[[ DATA IN THIS EXERCISE open ]]
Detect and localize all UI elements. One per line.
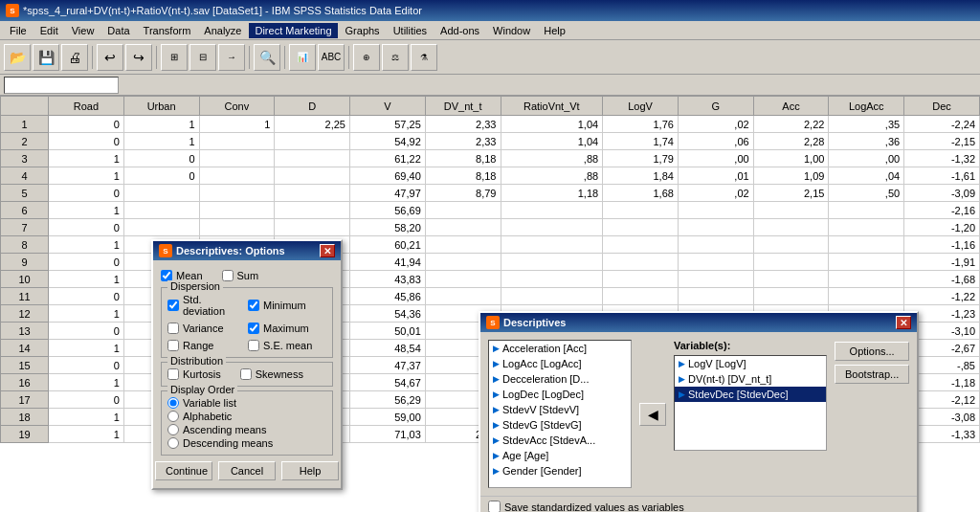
source-var-list[interactable]: ▶ Acceleration [Acc]▶ LogAcc [LogAcc]▶ D… xyxy=(488,340,632,488)
menu-edit[interactable]: Edit xyxy=(34,23,64,38)
table-cell[interactable]: 60,21 xyxy=(350,236,426,254)
menu-window[interactable]: Window xyxy=(487,23,536,38)
table-cell[interactable]: 0 xyxy=(49,254,124,271)
source-var-item[interactable]: ▶ StdevV [StdevV] xyxy=(489,402,631,417)
table-cell[interactable]: ,01 xyxy=(678,167,753,185)
table-cell[interactable] xyxy=(678,271,753,288)
table-cell[interactable] xyxy=(753,236,829,254)
table-cell[interactable]: 1 xyxy=(49,305,124,323)
col-dv-nt-t[interactable]: DV_nt_t xyxy=(425,97,501,116)
table-cell[interactable]: 1,76 xyxy=(603,116,679,133)
table-cell[interactable]: 54,36 xyxy=(350,305,426,323)
table-cell[interactable] xyxy=(501,271,603,288)
desc-dialog-close[interactable]: ✕ xyxy=(896,316,911,329)
menu-view[interactable]: View xyxy=(66,23,100,38)
table-cell[interactable]: -1,61 xyxy=(904,167,980,185)
table-cell[interactable] xyxy=(603,271,679,288)
undo-btn[interactable]: ↩ xyxy=(97,44,123,71)
bootstrap-btn[interactable]: Bootstrap... xyxy=(835,365,909,384)
table-cell[interactable]: 1,04 xyxy=(501,116,603,133)
table-cell[interactable] xyxy=(603,202,679,219)
target-var-item[interactable]: ▶ LogV [LogV] xyxy=(675,356,826,371)
col-g[interactable]: G xyxy=(678,97,753,116)
save-standardized-checkbox[interactable] xyxy=(488,501,501,512)
table-cell[interactable] xyxy=(199,167,275,185)
varlist-radio[interactable] xyxy=(167,397,179,409)
table-cell[interactable]: -2,24 xyxy=(904,116,980,133)
table-cell[interactable]: ,00 xyxy=(829,150,904,167)
alpha-radio[interactable] xyxy=(167,411,179,422)
table-cell[interactable] xyxy=(275,150,350,167)
source-var-item[interactable]: ▶ LogAcc [LogAcc] xyxy=(489,356,631,371)
table-cell[interactable] xyxy=(425,271,501,288)
table-cell[interactable]: -3,09 xyxy=(904,185,980,202)
table-cell[interactable]: 2,25 xyxy=(275,116,350,133)
table-cell[interactable]: ,00 xyxy=(678,150,753,167)
table-cell[interactable]: 1 xyxy=(199,116,275,133)
table-cell[interactable]: 56,69 xyxy=(350,202,426,219)
table-cell[interactable] xyxy=(829,254,904,271)
table-cell[interactable] xyxy=(123,185,199,202)
table-cell[interactable]: 2,15 xyxy=(753,185,829,202)
table-cell[interactable]: 1,00 xyxy=(753,150,829,167)
sum-checkbox[interactable] xyxy=(222,270,234,281)
table-cell[interactable]: ,88 xyxy=(501,150,603,167)
table-cell[interactable]: 2,22 xyxy=(753,116,829,133)
table-cell[interactable] xyxy=(199,133,275,150)
col-road[interactable]: Road xyxy=(49,97,124,116)
move-var-btn[interactable]: ◀ xyxy=(639,403,666,426)
table-cell[interactable]: 48,54 xyxy=(350,340,426,357)
menu-data[interactable]: Data xyxy=(101,23,135,38)
table-cell[interactable] xyxy=(501,202,603,219)
semean-checkbox[interactable] xyxy=(248,340,259,351)
target-var-item[interactable]: ▶ DV(nt-t) [DV_nt_t] xyxy=(675,371,826,387)
table-cell[interactable]: 1 xyxy=(49,271,124,288)
table-cell[interactable]: 0 xyxy=(49,288,124,305)
table-cell[interactable] xyxy=(275,219,350,236)
filter-btn[interactable]: ⚗ xyxy=(411,44,437,71)
table-cell[interactable] xyxy=(501,288,603,305)
spell-btn[interactable]: ABC xyxy=(318,44,345,71)
table-cell[interactable] xyxy=(829,236,904,254)
table-cell[interactable]: 0 xyxy=(49,133,124,150)
table-cell[interactable]: 1,84 xyxy=(603,167,679,185)
table-cell[interactable]: 1 xyxy=(49,409,124,426)
table-cell[interactable]: 50,01 xyxy=(350,323,426,340)
table-cell[interactable]: -1,16 xyxy=(904,236,980,254)
table-cell[interactable]: 47,97 xyxy=(350,185,426,202)
charts-btn[interactable]: 📊 xyxy=(289,44,316,71)
col-d[interactable]: D xyxy=(275,97,350,116)
table-cell[interactable]: 1 xyxy=(49,236,124,254)
table-cell[interactable]: ,04 xyxy=(829,167,904,185)
table-cell[interactable] xyxy=(829,219,904,236)
table-cell[interactable]: 1 xyxy=(123,116,199,133)
table-cell[interactable]: -1,20 xyxy=(904,219,980,236)
menu-graphs[interactable]: Graphs xyxy=(340,23,386,38)
print-btn[interactable]: 🖨 xyxy=(61,44,88,71)
table-cell[interactable]: ,06 xyxy=(678,133,753,150)
source-var-item[interactable]: ▶ StdevG [StdevG] xyxy=(489,417,631,433)
table-cell[interactable]: 8,18 xyxy=(425,167,501,185)
find-btn[interactable]: 🔍 xyxy=(254,44,280,71)
table-cell[interactable] xyxy=(603,254,679,271)
table-cell[interactable] xyxy=(753,271,829,288)
table-cell[interactable] xyxy=(425,288,501,305)
range-checkbox[interactable] xyxy=(167,340,179,351)
table-cell[interactable]: 1,74 xyxy=(603,133,679,150)
table-cell[interactable]: ,36 xyxy=(829,133,904,150)
source-var-item[interactable]: ▶ StdevAcc [StdevA... xyxy=(489,433,631,448)
table-cell[interactable] xyxy=(501,254,603,271)
table-cell[interactable]: 45,86 xyxy=(350,288,426,305)
table-cell[interactable]: ,50 xyxy=(829,185,904,202)
table-cell[interactable] xyxy=(678,219,753,236)
table-cell[interactable]: 56,29 xyxy=(350,391,426,409)
skewness-checkbox[interactable] xyxy=(240,368,252,380)
table-cell[interactable]: 54,67 xyxy=(350,374,426,391)
redo-btn[interactable]: ↪ xyxy=(125,44,152,71)
table-cell[interactable]: 71,03 xyxy=(350,426,426,443)
table-cell[interactable] xyxy=(501,236,603,254)
source-var-item[interactable]: ▶ Gender [Gender] xyxy=(489,463,631,479)
goto-btn[interactable]: → xyxy=(218,44,245,71)
table-cell[interactable]: 0 xyxy=(49,323,124,340)
table-cell[interactable]: 1,79 xyxy=(603,150,679,167)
[[ DATA IN THIS EXERCISE closed ]]
WHAT IS NEEDED: Among the lines of the listing, count those holding the string "checkbox" and reply with the count only.

YOUR SOLUTION: 5